The Night View mode makes the S-shaped section of the blue curve even more conspicuous and adds a similar defect to the green curve. The red curve is still sagging as before. Note that the left part of the blue curve is flat, meaning that dark-blue halftones are indistinguishable from each other.
The Scenery mode is a weird mix of all the defects we have seen above: a too high green curve, dark-blues merging into black, an S-shaped section in the middle of the blue curve, and a sagging red curve.
Easy to see, the modes do differ from each other and the onscreen image is indeed different in each of them, but the colors are far from being accurate in every Splendid mode.
The color temperature setup isn’t very accurate, either. There is a temperature dispersion of over 1500K in every mode, and up to 5000K in the Cool and User modes. Darks are noticeably colder than lights.
Note also that the sRGB mode differs by almost 1000K from the required 6500K even on white.
The color gamut of the ASUS VW191s is typical for a majority of modern LCD monitors. It is somewhat larger than sRGB in greens but smaller in reds.

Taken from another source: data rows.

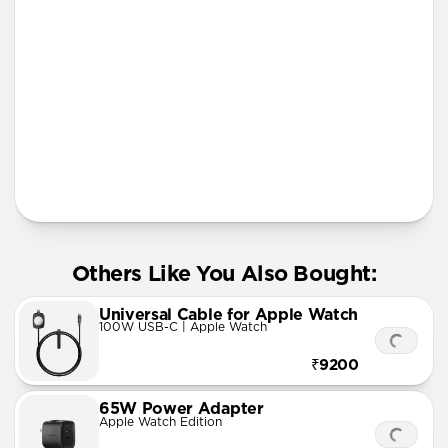
More Info
Others Like You Also Bought:
Universal Cable for Apple Watch
100W USB-C | Apple Watch
₹9200
65W Power Adapter
Apple Watch Edition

This monitor doesn’t differ much from other RTC-less monitors in terms of speed. Its response average is 15.6 milliseconds with a maximum of 32 milliseconds. This is quite a poor result when you compare it with the speed of TN matrixes with Response Time Compensation.

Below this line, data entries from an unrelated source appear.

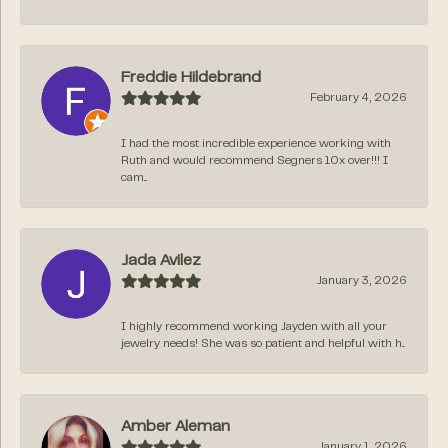
Freddie Hildebrand
February 4, 2026
I had the most incredible experience working with
Ruth and would recommend Segners 10x over!!! I
cam...
Jada Avilez
January 3, 2026
I highly recommend working Jayden with all your
jewelry needs! She was so patient and helpful with h...
Amber Aleman
January 1, 2026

The brightness and contrast ratio aren’t record-breaking, but sufficient for everyday use.
Returning once again to the Splendid feature, here’s what happens to the brightness and contrast ratio when you enable it:
You can see that both the level of black and the brightness of white vary between the modes and the contrast ratio changes accordingly. The Theater and Game modes make the monitor less bright, although the brightness remains sufficiently high unless you are working in a very brightly lit room. The Night View mode increases the brightness of darks, which lowers the contrast ratio twofold in comparison with what we have at the default settings, but that’s just what this mode is meant for – playing games with a very dark picture.
So, this monitor has nothing to astonish you with. It has good gamma curves and a neat exterior design, but the sloppy color temperature setup and slow matrix do not make the VW191s competitive against best representatives of the 19” class. It can be a good choice for an undemanding user who wants an inexpensive monitor for processing text.